For any smooth manifold, is it true that for any two points on the manifold, there exists a chart that covers the two points?

Question

Some say that we can connect two points with a continuous curve and a small contractible neighborhood of the path together with the charts of the points can be regarded as the chart. But I don't know how to verify this statement.

Answer 1

A connected smooth manifold $M$ has "$n$-transitive automorphism group" - this means that, for any set of $n$ distinct points $x_i$, and any set of $n$ distinct points $y_i$, there is a diffeomorphism $\varphi$ with $\varphi(x_i) = y_i$.

If $x_1$ and $x_2$ are your two points, pick a small chart around $x_1$; pick $y_1 = x_1$ and $y_2$ to be some point in the chart around $x_1$. If $(U,\psi)$ is the chart around $x_1$, then your desired chart is $(\varphi^{-1}(U),\psi \circ\varphi)$.

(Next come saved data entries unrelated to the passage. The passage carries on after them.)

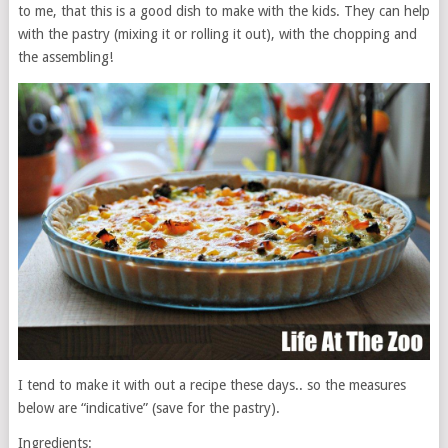
to me, that this is a good dish to make with the kids. They can help
with the pastry (mixing it or rolling it out), with the chopping and
the assembling!
I tend to make it with out a recipe these days.. so the measures
below are “indicative” (save for the pastry).
Ingredients:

An alternate approach finds a smooth embedded path from $x_1$ to $x_2$ and takes a tubular neighborhood. To be precise: find such an embedded path and slightly extend it to a path $(-\varepsilon, 1+\varepsilon) \to M$ with $\gamma(0) = x_1$, $\gamma(1) = x_2$. The tubular neighborhood theorem says that there is an open neighborhood of this path diffeomorphic to the total space of its normal bundle; the only vector bundle over an interval is trivial, so the tubular neighborhood theorem says that a neighborhood of this path is diffeomorphic to $(-\varepsilon, 1+\varepsilon) \times \Bbb R^{n-1}$, giving us the desired chart.